[AIM OF THE EXERCISE] Take the entries below and print only the lines from the one with "23962 (355, 1089)" through the one with "21972 (778, 982)", exactly as they stand, both ends included.

### RECORDS PROVIDED

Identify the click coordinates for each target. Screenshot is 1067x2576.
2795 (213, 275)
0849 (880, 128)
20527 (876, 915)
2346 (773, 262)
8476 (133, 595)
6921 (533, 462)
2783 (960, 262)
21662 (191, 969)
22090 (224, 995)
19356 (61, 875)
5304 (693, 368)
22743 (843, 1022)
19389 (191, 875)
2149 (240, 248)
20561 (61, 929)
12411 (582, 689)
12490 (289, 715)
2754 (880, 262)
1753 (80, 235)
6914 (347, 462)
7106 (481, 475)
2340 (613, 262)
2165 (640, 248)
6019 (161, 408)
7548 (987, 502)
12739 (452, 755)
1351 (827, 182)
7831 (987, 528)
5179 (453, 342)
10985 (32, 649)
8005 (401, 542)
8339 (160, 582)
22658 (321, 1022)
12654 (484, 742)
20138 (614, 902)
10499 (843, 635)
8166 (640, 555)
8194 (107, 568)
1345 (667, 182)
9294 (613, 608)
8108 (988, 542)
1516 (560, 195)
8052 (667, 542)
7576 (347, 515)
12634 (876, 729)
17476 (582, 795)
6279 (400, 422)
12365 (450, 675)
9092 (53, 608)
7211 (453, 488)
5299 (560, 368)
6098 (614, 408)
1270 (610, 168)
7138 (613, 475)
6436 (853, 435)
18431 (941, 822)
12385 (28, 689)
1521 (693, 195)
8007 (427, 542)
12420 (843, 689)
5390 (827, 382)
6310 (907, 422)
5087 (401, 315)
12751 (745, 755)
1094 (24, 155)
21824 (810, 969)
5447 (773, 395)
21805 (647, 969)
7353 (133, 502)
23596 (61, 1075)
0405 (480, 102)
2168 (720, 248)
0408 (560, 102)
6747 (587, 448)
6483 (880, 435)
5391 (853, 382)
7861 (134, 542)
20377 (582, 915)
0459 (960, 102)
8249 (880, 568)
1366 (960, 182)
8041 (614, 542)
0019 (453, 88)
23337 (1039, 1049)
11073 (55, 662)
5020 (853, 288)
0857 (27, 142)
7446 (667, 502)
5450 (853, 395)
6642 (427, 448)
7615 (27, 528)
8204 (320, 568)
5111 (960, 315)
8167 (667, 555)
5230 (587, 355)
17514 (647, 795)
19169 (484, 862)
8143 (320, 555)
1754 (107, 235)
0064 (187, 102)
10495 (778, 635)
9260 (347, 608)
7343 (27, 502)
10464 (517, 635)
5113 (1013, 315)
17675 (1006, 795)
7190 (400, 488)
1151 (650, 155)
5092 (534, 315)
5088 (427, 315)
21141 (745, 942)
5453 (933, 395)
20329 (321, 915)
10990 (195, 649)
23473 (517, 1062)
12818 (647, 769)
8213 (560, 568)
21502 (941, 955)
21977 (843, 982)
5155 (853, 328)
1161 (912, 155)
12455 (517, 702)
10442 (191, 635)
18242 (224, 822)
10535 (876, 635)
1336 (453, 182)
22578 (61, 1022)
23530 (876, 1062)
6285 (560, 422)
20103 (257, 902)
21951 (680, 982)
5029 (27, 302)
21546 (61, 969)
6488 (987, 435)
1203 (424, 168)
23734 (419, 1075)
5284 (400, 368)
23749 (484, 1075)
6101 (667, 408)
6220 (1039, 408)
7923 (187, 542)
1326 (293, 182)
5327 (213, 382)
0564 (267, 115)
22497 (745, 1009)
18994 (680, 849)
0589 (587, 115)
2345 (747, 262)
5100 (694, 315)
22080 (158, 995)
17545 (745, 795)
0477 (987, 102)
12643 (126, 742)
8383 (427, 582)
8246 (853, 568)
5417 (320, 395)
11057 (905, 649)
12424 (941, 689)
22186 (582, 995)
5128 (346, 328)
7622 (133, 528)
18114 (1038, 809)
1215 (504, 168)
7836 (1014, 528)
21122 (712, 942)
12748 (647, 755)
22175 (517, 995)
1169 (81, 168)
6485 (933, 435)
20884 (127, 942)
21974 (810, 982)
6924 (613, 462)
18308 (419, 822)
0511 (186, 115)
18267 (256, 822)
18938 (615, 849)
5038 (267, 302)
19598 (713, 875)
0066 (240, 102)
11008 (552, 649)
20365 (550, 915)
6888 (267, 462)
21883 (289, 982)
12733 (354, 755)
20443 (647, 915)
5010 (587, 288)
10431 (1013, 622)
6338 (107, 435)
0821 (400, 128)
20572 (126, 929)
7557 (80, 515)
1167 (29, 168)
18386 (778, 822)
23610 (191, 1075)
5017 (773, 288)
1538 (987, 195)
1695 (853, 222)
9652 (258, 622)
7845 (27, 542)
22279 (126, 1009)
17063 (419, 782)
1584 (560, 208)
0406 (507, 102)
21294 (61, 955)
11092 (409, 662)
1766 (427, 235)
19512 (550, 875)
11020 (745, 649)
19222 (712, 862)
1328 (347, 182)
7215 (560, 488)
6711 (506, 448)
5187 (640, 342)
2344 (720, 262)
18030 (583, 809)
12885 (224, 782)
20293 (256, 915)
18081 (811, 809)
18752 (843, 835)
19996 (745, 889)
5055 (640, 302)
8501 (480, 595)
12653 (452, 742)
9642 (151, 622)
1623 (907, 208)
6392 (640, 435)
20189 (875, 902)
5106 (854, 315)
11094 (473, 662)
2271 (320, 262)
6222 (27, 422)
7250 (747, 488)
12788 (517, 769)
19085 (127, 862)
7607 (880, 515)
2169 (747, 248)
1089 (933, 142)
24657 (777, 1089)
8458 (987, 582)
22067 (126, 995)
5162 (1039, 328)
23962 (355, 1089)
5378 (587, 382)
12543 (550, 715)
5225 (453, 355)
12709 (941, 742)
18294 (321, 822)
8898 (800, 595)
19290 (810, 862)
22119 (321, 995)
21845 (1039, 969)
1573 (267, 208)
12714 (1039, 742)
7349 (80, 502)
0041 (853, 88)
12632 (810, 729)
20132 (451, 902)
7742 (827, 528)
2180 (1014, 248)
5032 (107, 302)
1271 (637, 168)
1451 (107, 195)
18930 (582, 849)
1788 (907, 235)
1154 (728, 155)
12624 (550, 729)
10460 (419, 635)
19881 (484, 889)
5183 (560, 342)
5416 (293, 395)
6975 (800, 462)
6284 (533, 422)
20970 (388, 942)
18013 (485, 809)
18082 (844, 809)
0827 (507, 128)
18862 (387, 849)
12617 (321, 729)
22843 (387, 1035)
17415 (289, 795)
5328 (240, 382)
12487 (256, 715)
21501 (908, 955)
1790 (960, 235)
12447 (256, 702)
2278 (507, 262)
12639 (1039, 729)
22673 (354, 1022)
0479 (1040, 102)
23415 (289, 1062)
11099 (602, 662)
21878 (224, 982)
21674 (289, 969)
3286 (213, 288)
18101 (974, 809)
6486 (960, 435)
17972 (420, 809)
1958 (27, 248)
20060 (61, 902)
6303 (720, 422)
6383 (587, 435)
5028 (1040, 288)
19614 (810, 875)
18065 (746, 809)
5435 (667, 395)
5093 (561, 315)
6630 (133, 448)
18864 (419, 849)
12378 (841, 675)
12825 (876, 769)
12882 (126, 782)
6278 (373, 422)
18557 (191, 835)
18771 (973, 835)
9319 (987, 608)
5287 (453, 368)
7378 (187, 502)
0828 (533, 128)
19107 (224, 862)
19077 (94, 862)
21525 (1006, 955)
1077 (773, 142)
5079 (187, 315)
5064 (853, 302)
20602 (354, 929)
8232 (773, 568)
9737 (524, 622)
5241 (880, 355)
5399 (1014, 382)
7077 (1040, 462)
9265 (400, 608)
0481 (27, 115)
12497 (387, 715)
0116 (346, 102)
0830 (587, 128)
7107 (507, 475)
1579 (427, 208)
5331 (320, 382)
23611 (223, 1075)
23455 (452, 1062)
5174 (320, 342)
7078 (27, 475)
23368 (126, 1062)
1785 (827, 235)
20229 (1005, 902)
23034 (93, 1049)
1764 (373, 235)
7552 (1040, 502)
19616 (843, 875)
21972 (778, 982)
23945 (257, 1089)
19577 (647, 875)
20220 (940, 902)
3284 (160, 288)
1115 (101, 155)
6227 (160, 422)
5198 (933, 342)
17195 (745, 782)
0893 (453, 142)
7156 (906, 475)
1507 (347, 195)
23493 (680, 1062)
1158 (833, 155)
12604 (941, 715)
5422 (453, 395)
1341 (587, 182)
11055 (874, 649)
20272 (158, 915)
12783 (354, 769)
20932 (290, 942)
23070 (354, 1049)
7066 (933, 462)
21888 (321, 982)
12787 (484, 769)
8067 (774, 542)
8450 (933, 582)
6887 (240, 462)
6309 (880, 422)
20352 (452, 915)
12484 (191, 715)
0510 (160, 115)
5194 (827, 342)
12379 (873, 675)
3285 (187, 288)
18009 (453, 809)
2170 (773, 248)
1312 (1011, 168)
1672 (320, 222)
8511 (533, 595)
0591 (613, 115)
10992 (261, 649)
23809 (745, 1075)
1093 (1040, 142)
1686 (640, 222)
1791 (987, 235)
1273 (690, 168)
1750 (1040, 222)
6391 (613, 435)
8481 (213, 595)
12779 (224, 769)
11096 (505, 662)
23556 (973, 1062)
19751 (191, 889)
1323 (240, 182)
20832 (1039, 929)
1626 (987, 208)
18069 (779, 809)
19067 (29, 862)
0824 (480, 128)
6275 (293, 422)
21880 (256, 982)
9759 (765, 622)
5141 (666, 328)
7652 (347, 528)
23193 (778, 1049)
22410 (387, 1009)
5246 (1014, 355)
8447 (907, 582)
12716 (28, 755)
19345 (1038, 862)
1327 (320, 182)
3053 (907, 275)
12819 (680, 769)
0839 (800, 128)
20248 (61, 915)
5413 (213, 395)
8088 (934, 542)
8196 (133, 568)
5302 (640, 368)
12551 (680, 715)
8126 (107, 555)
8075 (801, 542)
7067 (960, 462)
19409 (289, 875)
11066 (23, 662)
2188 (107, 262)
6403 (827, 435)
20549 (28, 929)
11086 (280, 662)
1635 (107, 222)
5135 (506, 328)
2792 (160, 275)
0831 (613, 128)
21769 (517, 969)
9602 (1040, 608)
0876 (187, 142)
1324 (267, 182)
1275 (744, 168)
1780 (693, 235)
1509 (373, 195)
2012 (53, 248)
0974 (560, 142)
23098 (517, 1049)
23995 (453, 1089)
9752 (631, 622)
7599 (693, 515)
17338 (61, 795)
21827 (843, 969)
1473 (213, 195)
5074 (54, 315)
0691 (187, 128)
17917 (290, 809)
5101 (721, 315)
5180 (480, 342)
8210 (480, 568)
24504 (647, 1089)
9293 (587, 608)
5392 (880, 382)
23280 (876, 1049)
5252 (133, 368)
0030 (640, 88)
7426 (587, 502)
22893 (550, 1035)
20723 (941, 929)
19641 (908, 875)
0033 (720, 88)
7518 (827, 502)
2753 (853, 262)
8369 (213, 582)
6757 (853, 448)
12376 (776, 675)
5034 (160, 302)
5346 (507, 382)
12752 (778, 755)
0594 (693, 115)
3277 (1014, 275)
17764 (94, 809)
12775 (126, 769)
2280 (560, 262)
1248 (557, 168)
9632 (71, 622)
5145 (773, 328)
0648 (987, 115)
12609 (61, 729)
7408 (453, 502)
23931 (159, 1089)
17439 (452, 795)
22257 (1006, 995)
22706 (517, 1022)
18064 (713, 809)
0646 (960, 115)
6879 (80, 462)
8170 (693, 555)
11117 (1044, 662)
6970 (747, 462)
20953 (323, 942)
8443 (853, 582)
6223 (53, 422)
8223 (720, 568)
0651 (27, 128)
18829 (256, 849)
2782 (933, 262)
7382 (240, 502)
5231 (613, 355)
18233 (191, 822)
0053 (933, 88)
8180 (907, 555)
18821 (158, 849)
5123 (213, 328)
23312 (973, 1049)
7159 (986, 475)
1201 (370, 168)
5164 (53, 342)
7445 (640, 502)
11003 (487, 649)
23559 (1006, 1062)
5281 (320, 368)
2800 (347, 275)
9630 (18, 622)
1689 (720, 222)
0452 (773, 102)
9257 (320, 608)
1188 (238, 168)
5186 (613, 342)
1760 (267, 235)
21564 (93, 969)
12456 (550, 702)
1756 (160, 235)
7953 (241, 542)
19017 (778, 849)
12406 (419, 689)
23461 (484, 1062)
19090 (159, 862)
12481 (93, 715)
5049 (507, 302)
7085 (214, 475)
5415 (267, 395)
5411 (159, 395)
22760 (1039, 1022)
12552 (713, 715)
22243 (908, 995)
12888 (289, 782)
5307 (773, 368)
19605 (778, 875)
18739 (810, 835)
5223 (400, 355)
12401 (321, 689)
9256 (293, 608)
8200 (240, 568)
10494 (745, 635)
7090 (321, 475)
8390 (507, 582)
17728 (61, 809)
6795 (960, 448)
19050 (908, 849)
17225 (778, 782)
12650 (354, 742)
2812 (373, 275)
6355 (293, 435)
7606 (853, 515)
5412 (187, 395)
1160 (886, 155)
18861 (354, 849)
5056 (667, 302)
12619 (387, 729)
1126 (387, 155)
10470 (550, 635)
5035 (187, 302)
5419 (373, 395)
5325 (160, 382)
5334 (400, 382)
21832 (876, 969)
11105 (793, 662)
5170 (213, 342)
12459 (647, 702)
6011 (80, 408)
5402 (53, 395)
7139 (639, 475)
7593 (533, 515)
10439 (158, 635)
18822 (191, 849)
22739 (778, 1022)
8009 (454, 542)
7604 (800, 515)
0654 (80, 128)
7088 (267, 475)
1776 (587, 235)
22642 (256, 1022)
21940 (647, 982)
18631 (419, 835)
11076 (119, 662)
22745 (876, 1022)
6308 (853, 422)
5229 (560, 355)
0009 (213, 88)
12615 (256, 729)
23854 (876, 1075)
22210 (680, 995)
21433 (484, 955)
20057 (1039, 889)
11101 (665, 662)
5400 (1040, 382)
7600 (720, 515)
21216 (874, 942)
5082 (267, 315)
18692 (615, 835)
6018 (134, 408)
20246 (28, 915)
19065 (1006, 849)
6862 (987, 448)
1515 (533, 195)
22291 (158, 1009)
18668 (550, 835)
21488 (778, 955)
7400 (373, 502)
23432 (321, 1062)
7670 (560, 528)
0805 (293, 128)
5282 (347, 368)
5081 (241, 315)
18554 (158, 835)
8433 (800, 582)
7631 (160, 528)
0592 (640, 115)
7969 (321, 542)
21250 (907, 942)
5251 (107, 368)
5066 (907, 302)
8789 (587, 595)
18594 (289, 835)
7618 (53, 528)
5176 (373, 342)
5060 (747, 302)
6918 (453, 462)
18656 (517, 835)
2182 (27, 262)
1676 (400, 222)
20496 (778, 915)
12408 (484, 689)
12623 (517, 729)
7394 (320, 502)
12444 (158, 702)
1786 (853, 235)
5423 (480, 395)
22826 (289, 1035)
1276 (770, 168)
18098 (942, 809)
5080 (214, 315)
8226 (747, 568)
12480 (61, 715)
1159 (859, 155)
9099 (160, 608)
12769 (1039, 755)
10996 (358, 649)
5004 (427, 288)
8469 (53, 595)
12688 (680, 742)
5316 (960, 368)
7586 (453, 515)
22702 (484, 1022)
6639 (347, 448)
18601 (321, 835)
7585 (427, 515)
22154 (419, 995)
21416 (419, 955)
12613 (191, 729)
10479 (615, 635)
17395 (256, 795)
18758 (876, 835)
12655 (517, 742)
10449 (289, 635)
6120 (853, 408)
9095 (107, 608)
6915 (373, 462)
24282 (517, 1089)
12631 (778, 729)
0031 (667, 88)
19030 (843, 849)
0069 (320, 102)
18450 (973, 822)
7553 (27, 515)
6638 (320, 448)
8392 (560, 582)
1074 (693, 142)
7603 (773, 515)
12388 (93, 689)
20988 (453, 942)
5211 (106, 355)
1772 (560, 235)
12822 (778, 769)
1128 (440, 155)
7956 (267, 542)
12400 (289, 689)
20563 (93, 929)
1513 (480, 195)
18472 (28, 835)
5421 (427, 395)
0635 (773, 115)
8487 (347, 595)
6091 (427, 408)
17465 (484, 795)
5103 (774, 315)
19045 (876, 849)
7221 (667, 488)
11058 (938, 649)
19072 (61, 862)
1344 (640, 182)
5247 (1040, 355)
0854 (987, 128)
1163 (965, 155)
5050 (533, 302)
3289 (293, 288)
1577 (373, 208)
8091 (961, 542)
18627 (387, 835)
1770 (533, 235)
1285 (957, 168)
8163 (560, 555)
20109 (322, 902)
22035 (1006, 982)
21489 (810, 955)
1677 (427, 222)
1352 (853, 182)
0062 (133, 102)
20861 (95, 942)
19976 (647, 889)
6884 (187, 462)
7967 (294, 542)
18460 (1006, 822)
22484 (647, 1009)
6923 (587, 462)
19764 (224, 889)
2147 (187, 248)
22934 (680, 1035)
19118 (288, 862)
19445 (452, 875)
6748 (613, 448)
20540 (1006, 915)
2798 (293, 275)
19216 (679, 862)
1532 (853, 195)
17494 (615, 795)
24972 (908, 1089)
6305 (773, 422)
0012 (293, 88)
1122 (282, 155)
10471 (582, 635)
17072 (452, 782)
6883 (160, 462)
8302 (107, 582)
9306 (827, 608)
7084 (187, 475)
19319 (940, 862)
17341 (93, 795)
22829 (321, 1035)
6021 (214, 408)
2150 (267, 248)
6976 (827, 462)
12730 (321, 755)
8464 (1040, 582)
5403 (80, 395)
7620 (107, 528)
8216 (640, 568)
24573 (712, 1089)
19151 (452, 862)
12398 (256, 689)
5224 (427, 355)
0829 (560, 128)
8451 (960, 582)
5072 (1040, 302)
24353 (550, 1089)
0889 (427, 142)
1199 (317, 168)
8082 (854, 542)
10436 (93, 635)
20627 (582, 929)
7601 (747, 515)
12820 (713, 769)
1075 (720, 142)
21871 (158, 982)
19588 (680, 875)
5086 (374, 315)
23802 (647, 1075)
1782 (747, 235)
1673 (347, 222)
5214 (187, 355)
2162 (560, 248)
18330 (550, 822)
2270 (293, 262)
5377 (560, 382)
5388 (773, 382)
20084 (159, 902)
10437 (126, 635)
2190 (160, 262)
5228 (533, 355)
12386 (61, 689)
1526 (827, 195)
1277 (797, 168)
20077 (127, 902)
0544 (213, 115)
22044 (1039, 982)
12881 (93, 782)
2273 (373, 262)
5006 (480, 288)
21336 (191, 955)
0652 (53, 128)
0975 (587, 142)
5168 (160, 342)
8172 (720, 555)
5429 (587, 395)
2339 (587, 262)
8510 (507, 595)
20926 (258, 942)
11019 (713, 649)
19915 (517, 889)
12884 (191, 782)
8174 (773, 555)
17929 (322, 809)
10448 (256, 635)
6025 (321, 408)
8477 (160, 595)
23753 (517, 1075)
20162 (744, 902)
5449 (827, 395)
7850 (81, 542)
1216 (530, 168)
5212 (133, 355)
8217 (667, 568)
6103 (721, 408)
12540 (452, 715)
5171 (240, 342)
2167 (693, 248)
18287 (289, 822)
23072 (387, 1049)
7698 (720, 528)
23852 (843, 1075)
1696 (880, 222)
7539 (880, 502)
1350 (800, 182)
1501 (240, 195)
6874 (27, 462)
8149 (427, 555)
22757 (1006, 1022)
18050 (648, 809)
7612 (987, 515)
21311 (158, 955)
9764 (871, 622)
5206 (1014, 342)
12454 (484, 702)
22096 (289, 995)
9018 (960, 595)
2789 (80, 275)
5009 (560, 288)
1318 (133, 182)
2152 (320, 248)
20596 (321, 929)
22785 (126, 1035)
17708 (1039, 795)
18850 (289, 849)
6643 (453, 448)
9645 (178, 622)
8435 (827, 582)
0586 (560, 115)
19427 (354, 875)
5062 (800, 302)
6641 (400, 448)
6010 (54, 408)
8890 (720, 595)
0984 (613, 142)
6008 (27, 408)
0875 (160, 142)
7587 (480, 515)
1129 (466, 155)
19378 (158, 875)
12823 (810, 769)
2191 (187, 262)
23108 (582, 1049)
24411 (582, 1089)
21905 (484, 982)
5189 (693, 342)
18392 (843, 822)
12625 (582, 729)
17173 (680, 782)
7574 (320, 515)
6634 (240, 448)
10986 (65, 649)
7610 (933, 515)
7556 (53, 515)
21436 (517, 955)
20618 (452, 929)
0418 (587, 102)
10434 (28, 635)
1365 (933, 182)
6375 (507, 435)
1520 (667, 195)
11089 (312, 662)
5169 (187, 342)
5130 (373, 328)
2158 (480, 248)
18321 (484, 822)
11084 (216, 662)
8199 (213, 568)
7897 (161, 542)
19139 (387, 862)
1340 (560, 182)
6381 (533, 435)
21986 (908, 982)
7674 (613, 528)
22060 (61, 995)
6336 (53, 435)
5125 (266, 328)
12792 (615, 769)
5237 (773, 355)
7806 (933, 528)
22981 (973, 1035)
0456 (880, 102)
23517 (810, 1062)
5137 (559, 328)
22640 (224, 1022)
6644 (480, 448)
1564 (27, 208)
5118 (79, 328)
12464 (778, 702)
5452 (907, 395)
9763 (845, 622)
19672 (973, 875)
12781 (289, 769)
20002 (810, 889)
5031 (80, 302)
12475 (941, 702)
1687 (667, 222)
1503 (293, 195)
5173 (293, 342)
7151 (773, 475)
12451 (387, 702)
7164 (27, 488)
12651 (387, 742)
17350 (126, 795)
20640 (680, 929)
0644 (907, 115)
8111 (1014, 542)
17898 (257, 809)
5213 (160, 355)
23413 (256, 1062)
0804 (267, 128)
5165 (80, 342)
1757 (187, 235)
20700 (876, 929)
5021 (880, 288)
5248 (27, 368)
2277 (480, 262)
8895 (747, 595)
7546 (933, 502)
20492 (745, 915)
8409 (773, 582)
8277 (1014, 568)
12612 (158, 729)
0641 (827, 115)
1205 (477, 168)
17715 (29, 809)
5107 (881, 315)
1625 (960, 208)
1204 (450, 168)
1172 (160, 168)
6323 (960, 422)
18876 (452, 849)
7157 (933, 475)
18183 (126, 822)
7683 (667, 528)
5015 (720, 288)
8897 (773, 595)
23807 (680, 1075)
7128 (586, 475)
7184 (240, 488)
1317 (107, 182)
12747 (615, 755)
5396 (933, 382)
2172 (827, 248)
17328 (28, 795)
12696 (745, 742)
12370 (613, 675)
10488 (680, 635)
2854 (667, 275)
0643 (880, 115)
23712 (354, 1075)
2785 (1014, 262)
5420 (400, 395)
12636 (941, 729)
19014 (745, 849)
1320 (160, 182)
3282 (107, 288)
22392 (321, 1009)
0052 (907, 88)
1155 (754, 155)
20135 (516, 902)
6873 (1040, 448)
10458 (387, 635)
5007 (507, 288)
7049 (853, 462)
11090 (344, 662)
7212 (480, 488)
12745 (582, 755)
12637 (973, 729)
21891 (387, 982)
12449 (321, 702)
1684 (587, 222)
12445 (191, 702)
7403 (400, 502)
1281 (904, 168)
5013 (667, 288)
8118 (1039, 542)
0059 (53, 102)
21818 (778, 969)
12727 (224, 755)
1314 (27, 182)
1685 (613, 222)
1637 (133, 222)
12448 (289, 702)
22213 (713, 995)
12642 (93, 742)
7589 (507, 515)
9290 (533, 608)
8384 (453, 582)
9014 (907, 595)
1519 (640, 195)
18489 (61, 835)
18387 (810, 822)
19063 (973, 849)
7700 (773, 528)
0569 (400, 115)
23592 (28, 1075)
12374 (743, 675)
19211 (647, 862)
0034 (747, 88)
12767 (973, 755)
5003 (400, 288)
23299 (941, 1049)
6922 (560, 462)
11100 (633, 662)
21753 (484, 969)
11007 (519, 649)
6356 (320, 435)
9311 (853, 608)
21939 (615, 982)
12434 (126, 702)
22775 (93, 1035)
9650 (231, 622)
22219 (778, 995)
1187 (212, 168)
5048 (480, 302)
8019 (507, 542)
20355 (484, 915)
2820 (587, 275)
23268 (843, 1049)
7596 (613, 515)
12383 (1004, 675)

######

[ANSWER BOX]
23962 (355, 1089)
5378 (587, 382)
12543 (550, 715)
5225 (453, 355)
12709 (941, 742)
18294 (321, 822)
8898 (800, 595)
19290 (810, 862)
22119 (321, 995)
21845 (1039, 969)
1573 (267, 208)
12714 (1039, 742)
7349 (80, 502)
0041 (853, 88)
12632 (810, 729)
20132 (451, 902)
7742 (827, 528)
2180 (1014, 248)
5032 (107, 302)
1271 (637, 168)
1451 (107, 195)
18930 (582, 849)
1788 (907, 235)
1154 (728, 155)
12624 (550, 729)
10460 (419, 635)
19881 (484, 889)
5183 (560, 342)
5416 (293, 395)
6975 (800, 462)
6284 (533, 422)
20970 (388, 942)
18013 (485, 809)
18082 (844, 809)
0827 (507, 128)
18862 (387, 849)
12617 (321, 729)
22843 (387, 1035)
17415 (289, 795)
5328 (240, 382)
12487 (256, 715)
21501 (908, 955)
1790 (960, 235)
12447 (256, 702)
2278 (507, 262)
12639 (1039, 729)
22673 (354, 1022)
0479 (1040, 102)
23415 (289, 1062)
11099 (602, 662)
21878 (224, 982)
21674 (289, 969)
3286 (213, 288)
18101 (974, 809)
6486 (960, 435)
17972 (420, 809)
1958 (27, 248)
20060 (61, 902)
6303 (720, 422)
6383 (587, 435)
5028 (1040, 288)
19614 (810, 875)
18065 (746, 809)
5435 (667, 395)
5093 (561, 315)
6630 (133, 448)
18864 (419, 849)
12378 (841, 675)
12825 (876, 769)
12882 (126, 782)
6278 (373, 422)
18557 (191, 835)
18771 (973, 835)
9319 (987, 608)
5287 (453, 368)
7378 (187, 502)
0828 (533, 128)
19107 (224, 862)
19077 (94, 862)
21525 (1006, 955)
1077 (773, 142)
5079 (187, 315)
5064 (853, 302)
20602 (354, 929)
8232 (773, 568)
9737 (524, 622)
5241 (880, 355)
5399 (1014, 382)
7077 (1040, 462)
9265 (400, 608)
0481 (27, 115)
12497 (387, 715)
0116 (346, 102)
0830 (587, 128)
7107 (507, 475)
1579 (427, 208)
5331 (320, 382)
23611 (223, 1075)
23455 (452, 1062)
5174 (320, 342)
7078 (27, 475)
23368 (126, 1062)
1785 (827, 235)
20229 (1005, 902)
23034 (93, 1049)
1764 (373, 235)
7552 (1040, 502)
19616 (843, 875)
21972 (778, 982)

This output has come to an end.